::: SUPPLIED DATA :::

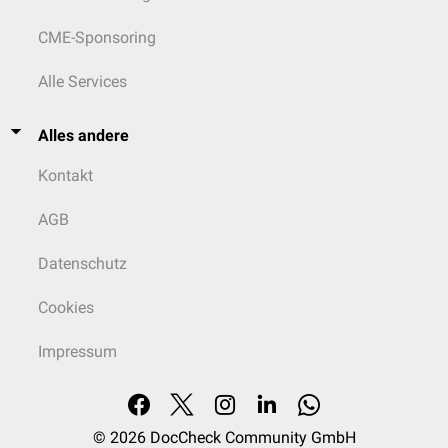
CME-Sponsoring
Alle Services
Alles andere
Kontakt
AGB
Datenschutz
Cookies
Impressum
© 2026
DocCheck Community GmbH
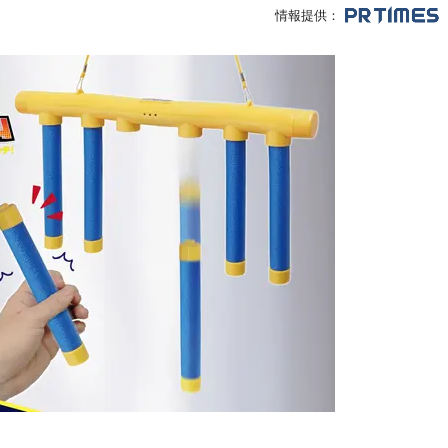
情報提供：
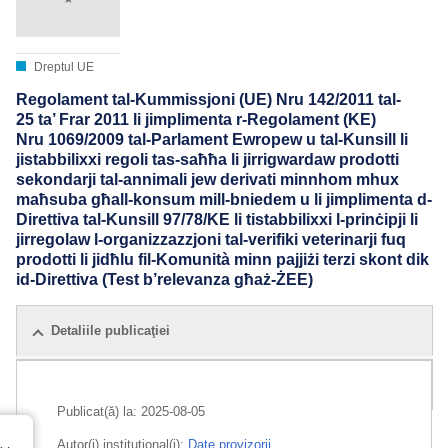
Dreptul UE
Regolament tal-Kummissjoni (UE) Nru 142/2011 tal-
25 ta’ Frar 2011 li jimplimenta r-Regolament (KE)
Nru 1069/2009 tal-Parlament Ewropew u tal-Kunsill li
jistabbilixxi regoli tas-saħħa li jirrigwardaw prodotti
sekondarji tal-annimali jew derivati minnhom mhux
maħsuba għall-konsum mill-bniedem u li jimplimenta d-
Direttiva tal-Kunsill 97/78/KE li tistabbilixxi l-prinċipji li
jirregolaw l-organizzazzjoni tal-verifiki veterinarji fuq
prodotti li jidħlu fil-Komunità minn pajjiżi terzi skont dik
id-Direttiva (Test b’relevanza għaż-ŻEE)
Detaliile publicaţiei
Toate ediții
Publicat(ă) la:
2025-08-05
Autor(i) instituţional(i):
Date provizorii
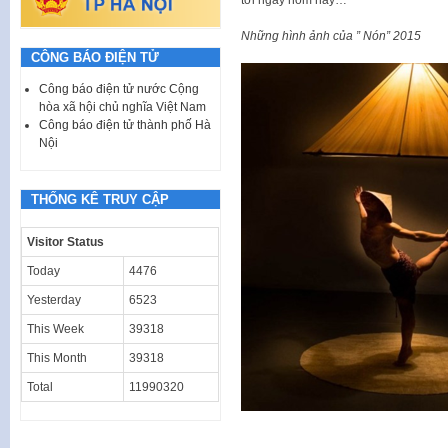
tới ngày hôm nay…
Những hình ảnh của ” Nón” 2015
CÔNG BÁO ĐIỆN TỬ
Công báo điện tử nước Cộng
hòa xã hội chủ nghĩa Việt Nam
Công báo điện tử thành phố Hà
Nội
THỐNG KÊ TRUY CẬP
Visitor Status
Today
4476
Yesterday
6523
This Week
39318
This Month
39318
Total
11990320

:::

ABOUT THIS TASK: Give the data again exactly as written, with all pictures left out.

EXERCISE SOLUTION:
CME-Sponsoring
Alle Services
Alles andere
Kontakt
AGB
Datenschutz
Cookies
Impressum
© 2026
DocCheck Community GmbH
情報提供：
Dreptul UE
Regolament tal-Kummissjoni (UE) Nru 142/2011 tal-
25 ta’ Frar 2011 li jimplimenta r-Regolament (KE)
Nru 1069/2009 tal-Parlament Ewropew u tal-Kunsill li
jistabbilixxi regoli tas-saħħa li jirrigwardaw prodotti
sekondarji tal-annimali jew derivati minnhom mhux
maħsuba għall-konsum mill-bniedem u li jimplimenta d-
Direttiva tal-Kunsill 97/78/KE li tistabbilixxi l-prinċipji li
jirregolaw l-organizzazzjoni tal-verifiki veterinarji fuq
prodotti li jidħlu fil-Komunità minn pajjiżi terzi skont dik
id-Direttiva (Test b’relevanza għaż-ŻEE)
Detaliile publicaţiei
Toate ediții
Publicat(ă) la:
2025-08-05
Autor(i) instituţional(i):
Date provizorii
tới ngày hôm nay…
Những hình ảnh của ” Nón” 2015
CÔNG BÁO ĐIỆN TỬ
Công báo điện tử nước Cộng
hòa xã hội chủ nghĩa Việt Nam
Công báo điện tử thành phố Hà
Nội
THỐNG KÊ TRUY CẬP
Visitor Status
Today
4476
Yesterday
6523
This Week
39318
This Month
39318
Total
11990320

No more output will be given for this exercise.